TD Sees Canada's 2026 GDP Growth Better Than Last Year
BY MT Newswires | ECONOMIC | 02/12/26 09:55 AM EST09:55 AM EST, 02/12/2026 (MT Newswires) -- The economic temperature for Canada will be "lukewarm" in 2026, but with a little more heat turned up by the end of the year, said TD.
The bank anticipates 2026 will end with an economy 1.4% larger than 2025, which doesn't sound like much but would be an improved pace from last year's 0.8% pace.
Greater government spending and ongoing household income gains support activity, stated TD. In addition, the bank anticipates that the worst effects of the United States trade shock have faded -- but this comes with a high degree of uncertainty as the CUSMA review ramps up.
Business investment will still feel the weight of trade uncertainty and the gradual rotation of exports to new markets, wrote the bank in a note to clients.

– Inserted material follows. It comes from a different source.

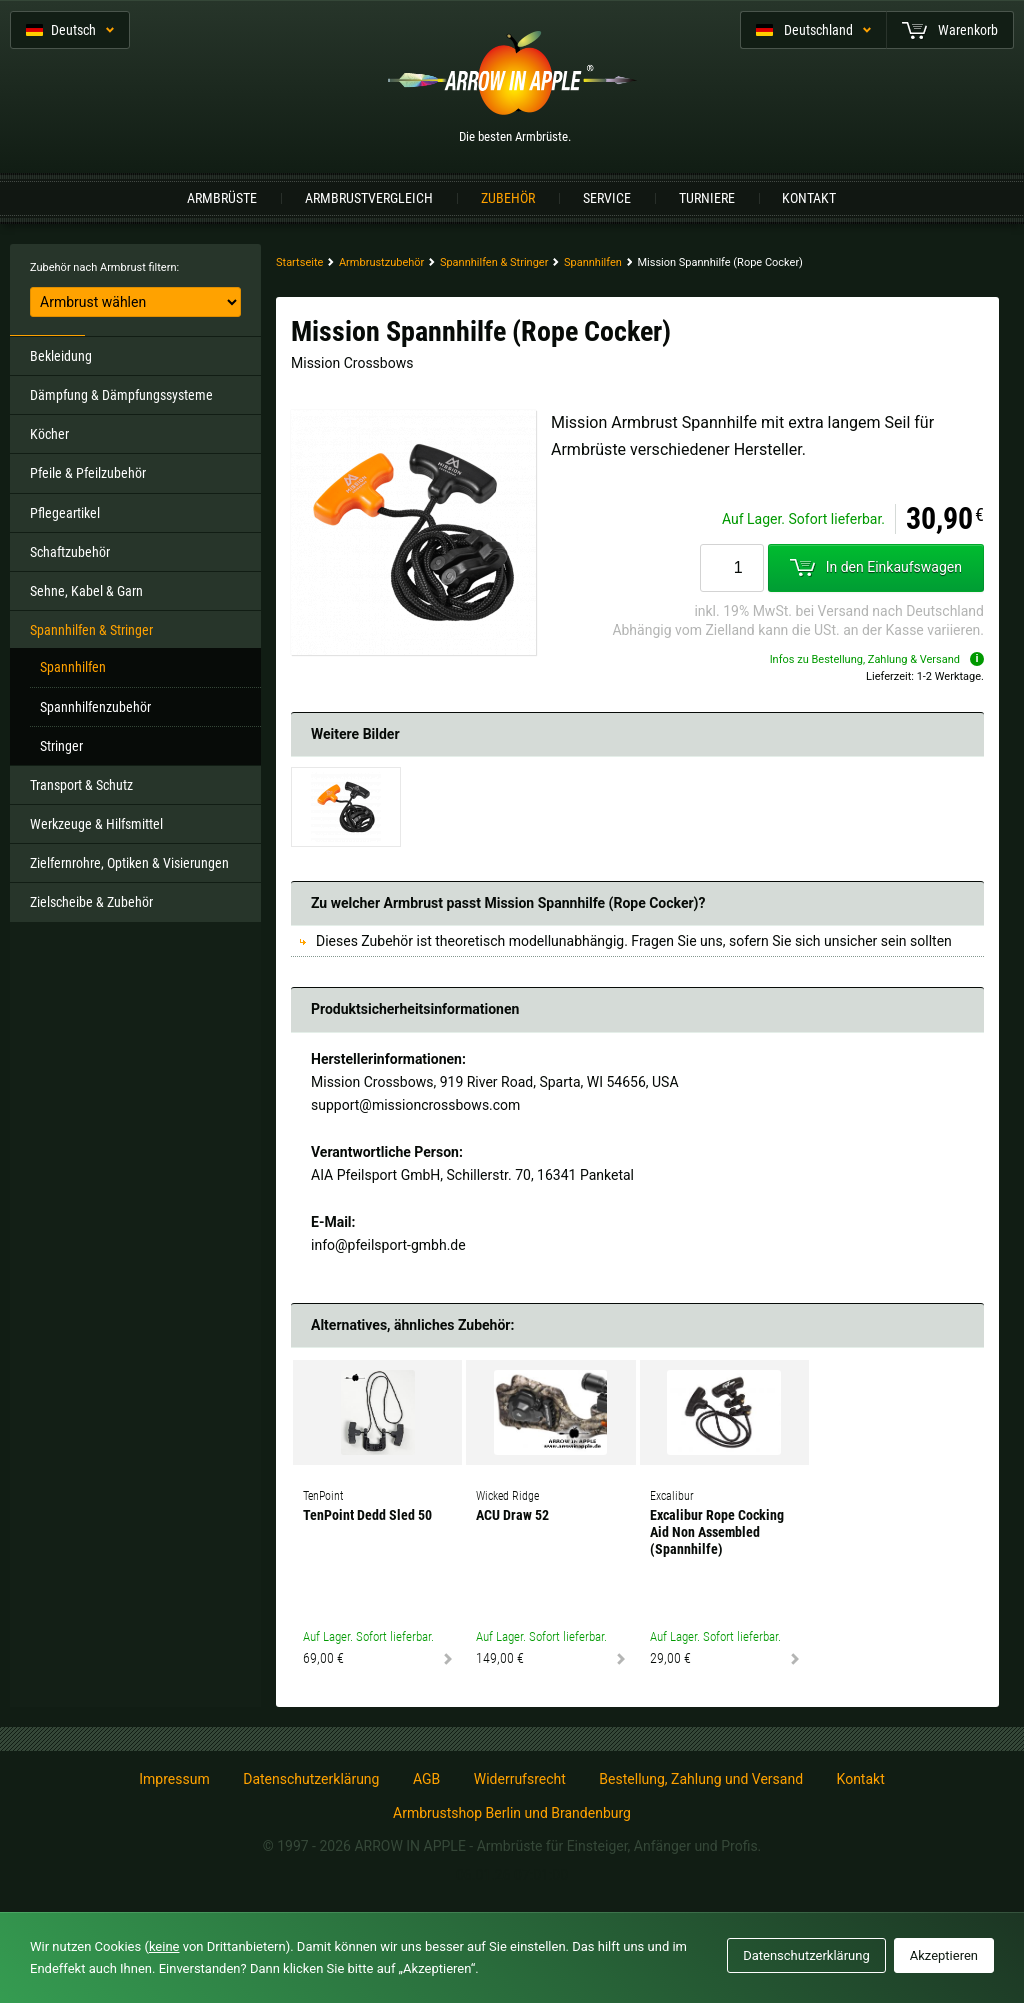 This screenshot has width=1024, height=2003. I want to click on Pflegeartikel, so click(65, 513).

A shrinking population will weigh on employment growth, limiting the speed of recovery to housing demand and spending. All together, TD estimates little job growth in the first half of the year.
In normal times, zero employment growth would ring the alarm bell. However, fewer available workers will dominate the direction of the unemployment rate. Limited slack in the labor market should prompt its very gradual decline through the year, added the bank.
This dynamic was evident in January, when a drop in employment was met with a drop in the unemployment rate.